(Stored records)

Start of Block

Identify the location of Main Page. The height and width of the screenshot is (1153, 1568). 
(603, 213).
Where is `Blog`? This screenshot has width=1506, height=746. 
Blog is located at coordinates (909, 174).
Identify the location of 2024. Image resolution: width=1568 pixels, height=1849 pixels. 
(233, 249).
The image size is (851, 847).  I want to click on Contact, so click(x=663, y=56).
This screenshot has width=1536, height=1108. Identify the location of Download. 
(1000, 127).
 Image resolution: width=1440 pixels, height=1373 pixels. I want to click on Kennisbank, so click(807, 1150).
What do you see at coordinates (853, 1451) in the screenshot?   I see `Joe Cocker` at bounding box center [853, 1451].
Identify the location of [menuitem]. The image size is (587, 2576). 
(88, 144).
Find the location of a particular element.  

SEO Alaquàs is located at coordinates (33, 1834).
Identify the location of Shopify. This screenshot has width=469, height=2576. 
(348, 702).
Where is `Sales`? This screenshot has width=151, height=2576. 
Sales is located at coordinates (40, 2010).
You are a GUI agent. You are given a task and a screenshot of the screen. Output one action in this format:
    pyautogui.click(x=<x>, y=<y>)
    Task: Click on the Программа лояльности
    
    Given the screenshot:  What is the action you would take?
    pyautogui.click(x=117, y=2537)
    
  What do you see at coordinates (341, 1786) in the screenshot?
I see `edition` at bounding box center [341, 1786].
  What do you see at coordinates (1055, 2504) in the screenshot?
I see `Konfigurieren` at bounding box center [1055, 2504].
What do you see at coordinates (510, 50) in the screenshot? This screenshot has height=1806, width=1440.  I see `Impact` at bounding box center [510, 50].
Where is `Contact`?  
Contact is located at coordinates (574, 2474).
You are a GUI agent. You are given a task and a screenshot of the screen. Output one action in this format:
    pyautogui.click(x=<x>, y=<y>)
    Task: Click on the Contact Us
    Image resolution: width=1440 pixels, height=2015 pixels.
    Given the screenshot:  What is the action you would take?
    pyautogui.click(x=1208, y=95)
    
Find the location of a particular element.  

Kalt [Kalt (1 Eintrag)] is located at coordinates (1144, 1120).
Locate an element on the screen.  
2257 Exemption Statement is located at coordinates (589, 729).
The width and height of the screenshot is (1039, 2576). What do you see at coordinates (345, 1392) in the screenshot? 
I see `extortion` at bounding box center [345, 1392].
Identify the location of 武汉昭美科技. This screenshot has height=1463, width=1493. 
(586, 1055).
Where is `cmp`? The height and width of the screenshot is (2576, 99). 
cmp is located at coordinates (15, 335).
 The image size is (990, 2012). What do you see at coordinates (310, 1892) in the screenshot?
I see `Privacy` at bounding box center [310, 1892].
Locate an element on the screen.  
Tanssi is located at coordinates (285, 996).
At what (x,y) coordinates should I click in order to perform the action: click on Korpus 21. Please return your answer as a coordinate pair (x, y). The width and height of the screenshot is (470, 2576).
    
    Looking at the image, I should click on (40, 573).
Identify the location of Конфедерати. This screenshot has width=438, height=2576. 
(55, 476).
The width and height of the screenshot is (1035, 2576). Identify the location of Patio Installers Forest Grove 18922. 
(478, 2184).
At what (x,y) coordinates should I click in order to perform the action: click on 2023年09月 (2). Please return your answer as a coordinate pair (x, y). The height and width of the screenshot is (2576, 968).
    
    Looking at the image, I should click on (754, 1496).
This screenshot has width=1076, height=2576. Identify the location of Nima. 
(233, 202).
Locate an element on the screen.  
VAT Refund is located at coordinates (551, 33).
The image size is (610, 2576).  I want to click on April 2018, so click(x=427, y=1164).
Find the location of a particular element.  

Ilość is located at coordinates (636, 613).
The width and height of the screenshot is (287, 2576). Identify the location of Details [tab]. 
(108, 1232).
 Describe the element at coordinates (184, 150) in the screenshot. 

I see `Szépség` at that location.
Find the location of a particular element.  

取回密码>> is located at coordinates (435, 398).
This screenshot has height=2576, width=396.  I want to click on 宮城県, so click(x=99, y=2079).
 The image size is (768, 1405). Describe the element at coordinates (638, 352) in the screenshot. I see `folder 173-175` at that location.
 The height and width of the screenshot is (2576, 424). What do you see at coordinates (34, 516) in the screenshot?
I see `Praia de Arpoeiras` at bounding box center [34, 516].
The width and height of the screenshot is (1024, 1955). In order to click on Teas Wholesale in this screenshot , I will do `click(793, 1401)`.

End of Block

PROBLEM: Output all of the data exactly as given.

SOLUTION FOR THIS EXERCISE:
Identify the location of Main Page. The height and width of the screenshot is (1153, 1568). 
(603, 213).
Where is `Blog`? This screenshot has width=1506, height=746. 
Blog is located at coordinates (909, 174).
Identify the location of 2024. Image resolution: width=1568 pixels, height=1849 pixels. 
(233, 249).
The image size is (851, 847).  I want to click on Contact, so click(x=663, y=56).
This screenshot has width=1536, height=1108. Identify the location of Download. 
(1000, 127).
 Image resolution: width=1440 pixels, height=1373 pixels. I want to click on Kennisbank, so click(807, 1150).
What do you see at coordinates (853, 1451) in the screenshot?   I see `Joe Cocker` at bounding box center [853, 1451].
Identify the location of [menuitem]. The image size is (587, 2576). 
(88, 144).
Find the location of a particular element.  

SEO Alaquàs is located at coordinates (33, 1834).
Identify the location of Shopify. This screenshot has width=469, height=2576. 
(348, 702).
Where is `Sales`? This screenshot has width=151, height=2576. 
Sales is located at coordinates (40, 2010).
You are a GUI agent. You are given a task and a screenshot of the screen. Output one action in this format:
    pyautogui.click(x=<x>, y=<y>)
    Task: Click on the Программа лояльности
    
    Given the screenshot:  What is the action you would take?
    pyautogui.click(x=117, y=2537)
    
  What do you see at coordinates (341, 1786) in the screenshot?
I see `edition` at bounding box center [341, 1786].
  What do you see at coordinates (1055, 2504) in the screenshot?
I see `Konfigurieren` at bounding box center [1055, 2504].
What do you see at coordinates (510, 50) in the screenshot? This screenshot has height=1806, width=1440.  I see `Impact` at bounding box center [510, 50].
Where is `Contact`?  
Contact is located at coordinates (574, 2474).
You are a GUI agent. You are given a task and a screenshot of the screen. Output one action in this format:
    pyautogui.click(x=<x>, y=<y>)
    Task: Click on the Contact Us
    Image resolution: width=1440 pixels, height=2015 pixels.
    Given the screenshot:  What is the action you would take?
    pyautogui.click(x=1208, y=95)
    
Find the location of a particular element.  

Kalt [Kalt (1 Eintrag)] is located at coordinates (1144, 1120).
Locate an element on the screen.  
2257 Exemption Statement is located at coordinates (589, 729).
The width and height of the screenshot is (1039, 2576). What do you see at coordinates (345, 1392) in the screenshot? 
I see `extortion` at bounding box center [345, 1392].
Identify the location of 武汉昭美科技. This screenshot has height=1463, width=1493. 
(586, 1055).
Where is `cmp`? The height and width of the screenshot is (2576, 99). 
cmp is located at coordinates (15, 335).
 The image size is (990, 2012). What do you see at coordinates (310, 1892) in the screenshot?
I see `Privacy` at bounding box center [310, 1892].
Locate an element on the screen.  
Tanssi is located at coordinates (285, 996).
At what (x,y) coordinates should I click in order to perform the action: click on Korpus 21. Please return your answer as a coordinate pair (x, y). The width and height of the screenshot is (470, 2576).
    
    Looking at the image, I should click on (40, 573).
Identify the location of Конфедерати. This screenshot has width=438, height=2576. 
(55, 476).
The width and height of the screenshot is (1035, 2576). Identify the location of Patio Installers Forest Grove 18922. 
(478, 2184).
At what (x,y) coordinates should I click in order to perform the action: click on 2023年09月 (2). Please return your answer as a coordinate pair (x, y). The height and width of the screenshot is (2576, 968).
    
    Looking at the image, I should click on (754, 1496).
This screenshot has width=1076, height=2576. Identify the location of Nima. 
(233, 202).
Locate an element on the screen.  
VAT Refund is located at coordinates (551, 33).
The image size is (610, 2576).  I want to click on April 2018, so click(x=427, y=1164).
Find the location of a particular element.  

Ilość is located at coordinates (636, 613).
The width and height of the screenshot is (287, 2576). Identify the location of Details [tab]. 
(108, 1232).
 Describe the element at coordinates (184, 150) in the screenshot. 

I see `Szépség` at that location.
Find the location of a particular element.  

取回密码>> is located at coordinates (435, 398).
This screenshot has height=2576, width=396.  I want to click on 宮城県, so click(x=99, y=2079).
 The image size is (768, 1405). Describe the element at coordinates (638, 352) in the screenshot. I see `folder 173-175` at that location.
 The height and width of the screenshot is (2576, 424). What do you see at coordinates (34, 516) in the screenshot?
I see `Praia de Arpoeiras` at bounding box center [34, 516].
The width and height of the screenshot is (1024, 1955). In order to click on Teas Wholesale in this screenshot , I will do `click(793, 1401)`.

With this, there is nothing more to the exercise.